Don't use pesticides near water bodies: Pesticides should not be used near water bodies, such as ponds, lakes, and streams, as they may harm aquatic life and pollute the water.



(c) Define biotic stress in plants. Explain the role of salicylic acid in a plant's response to biotic stress.


Answer: Biotic stress in plants refers to the damage or harm caused to plants by living organisms such as pathogens, insects, or pests. These organisms can cause diseases, inhibit growth, and reduce crop yield, resulting in significant economic losses for farmers and agricultural industries.

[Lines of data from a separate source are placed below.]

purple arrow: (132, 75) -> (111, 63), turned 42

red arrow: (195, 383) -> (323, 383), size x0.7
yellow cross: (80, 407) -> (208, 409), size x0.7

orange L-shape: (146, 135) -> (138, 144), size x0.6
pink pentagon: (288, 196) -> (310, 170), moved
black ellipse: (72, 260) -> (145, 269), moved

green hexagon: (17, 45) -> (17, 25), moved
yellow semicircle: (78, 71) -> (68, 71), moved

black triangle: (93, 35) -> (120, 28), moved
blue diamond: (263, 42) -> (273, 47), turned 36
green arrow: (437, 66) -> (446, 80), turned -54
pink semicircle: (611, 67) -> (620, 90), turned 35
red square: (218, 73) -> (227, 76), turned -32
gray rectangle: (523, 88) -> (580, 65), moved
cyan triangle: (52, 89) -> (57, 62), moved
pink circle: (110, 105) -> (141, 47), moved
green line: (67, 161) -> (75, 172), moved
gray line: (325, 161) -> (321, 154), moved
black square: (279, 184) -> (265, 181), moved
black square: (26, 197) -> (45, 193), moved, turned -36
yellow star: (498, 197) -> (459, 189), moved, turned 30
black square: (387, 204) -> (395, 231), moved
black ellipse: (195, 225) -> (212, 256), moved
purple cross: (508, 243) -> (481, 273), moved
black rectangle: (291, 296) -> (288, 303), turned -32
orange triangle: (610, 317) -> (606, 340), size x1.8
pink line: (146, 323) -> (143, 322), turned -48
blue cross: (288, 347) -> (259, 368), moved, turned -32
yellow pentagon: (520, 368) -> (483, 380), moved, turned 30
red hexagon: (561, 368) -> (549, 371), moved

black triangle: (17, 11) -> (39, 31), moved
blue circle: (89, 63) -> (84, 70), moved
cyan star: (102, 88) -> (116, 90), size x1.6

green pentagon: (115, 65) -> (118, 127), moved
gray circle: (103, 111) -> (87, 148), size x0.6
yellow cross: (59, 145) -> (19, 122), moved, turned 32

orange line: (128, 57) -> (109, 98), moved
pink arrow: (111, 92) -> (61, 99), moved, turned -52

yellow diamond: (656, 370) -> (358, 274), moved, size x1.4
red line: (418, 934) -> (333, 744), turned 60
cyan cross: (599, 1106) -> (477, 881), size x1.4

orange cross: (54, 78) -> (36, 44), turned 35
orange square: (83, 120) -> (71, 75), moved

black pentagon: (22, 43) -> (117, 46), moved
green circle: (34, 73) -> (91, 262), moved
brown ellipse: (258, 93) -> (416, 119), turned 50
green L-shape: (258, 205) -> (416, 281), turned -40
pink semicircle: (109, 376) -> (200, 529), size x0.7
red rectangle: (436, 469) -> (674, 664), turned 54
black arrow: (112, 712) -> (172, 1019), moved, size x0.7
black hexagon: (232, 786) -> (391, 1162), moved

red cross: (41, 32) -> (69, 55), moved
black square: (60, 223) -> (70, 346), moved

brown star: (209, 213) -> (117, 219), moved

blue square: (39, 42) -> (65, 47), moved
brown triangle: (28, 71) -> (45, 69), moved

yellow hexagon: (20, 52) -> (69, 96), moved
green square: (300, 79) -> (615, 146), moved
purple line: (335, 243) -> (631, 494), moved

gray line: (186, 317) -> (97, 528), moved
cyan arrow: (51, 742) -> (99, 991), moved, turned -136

Salicylic acid (SA) is a plant hormone that plays a crucial role in a plant's response to biotic stress. SA triggers a range of physiological and biochemical changes in the plant, leading to the activation of defense mechanisms against biotic stress.


When a plant is exposed to biotic stress, SA levels increase in the plant tissue. This increase in SA triggers a signaling pathway that activates the plant's defense mechanisms. SA induces the expression of genes that produce proteins that are toxic to the invading pathogen or repel insects and pests.


SA also induces the production of reactive oxygen species (ROS), which are toxic to the pathogen and can trigger cell death in the infected plant tissue. This programmed cell death prevents the spread of the pathogen to healthy plant tissue.


Furthermore, SA regulates the production of other hormones such as jasmonic acid and ethylene, which are also involved in plant defense against biotic stress. SA promotes the synthesis of enzymes that degrade cell walls, making it harder for the pathogen to invade the plant tissue.


In summary, SA plays a critical role in a plant's defense against biotic stress by triggering the activation of defense mechanisms, inducing the production of toxic proteins, activating the programmed cell death response, and regulating the production of other hormones involved in plant defense.